A particle slides on the surface of a fixed smooth sphere starting from the topmost point. Find the angle subtended by the motion of particle from top to the point when it leaves contact with the sphere.
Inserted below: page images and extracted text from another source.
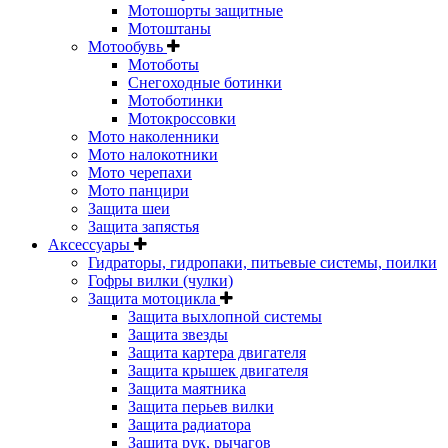
Мотошорты защитные
Мотоштаны
Мотообувь
Мотоботы
Снегоходные ботинки
Мотоботинки
Мотокроссовки
Мото наколенники
Мото налокотники
Мото черепахи
Мото панцири
Защита шеи
Защита запястья
Аксессуары
Гидраторы, гидропаки, питьевые системы, поилки
Гофры вилки (чулки)
Защита мотоцикла
Защита выхлопной системы
Защита звезды
Защита картера двигателя
Защита крышек двигателя
Защита маятника
Защита перьев вилки
Защита радиатора
Защита рук, рычагов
• A. ${\cos }^{-1}\left(\frac{2}{3}\right)$
• B. ${\tan }^{-1}\left(\frac{2}{3}\right)$
• C. ${\sin }^{-1}\left(\frac{2}{3}\right)$
• D. ${\cos }^{-1}\left(\frac{9}{2}\right)$

Answer 1

The correct option is A ${\cos }^{-1}\left(\frac{2}{3}\right)$


(Assume at an angle $\theta$, particle leaves contact)
F.B.D. of particle,


Here, $N=$ normal reaction force
So, $mg\cos \theta -N=\frac{m{v}^2}{R}$
But, at the instant of leaving contact $N=0$
$\therefore mg\cos \theta =\frac{m{v}^2}{R}$
$v^2=gR\cos \theta ....\left(1\right)$
From conservation of mechanical energy,
$P{E}_i+K{E}_i=P{E}_f+K{E}_f$
$mgR+0=mgR\cos \theta +\frac{1}{2}m{v}^2$
$2gR(1-\cos \theta )=v^2....\left(2\right)$
From $\left(1\right)$ and $\left(2\right)$,
$2gR(1-\cos \theta )=gR\cos \theta$
$\Rightarrow 2=3\cos \theta$
$\Rightarrow \theta ={\cos }^{-1}\left(\frac{2}{3}\right)$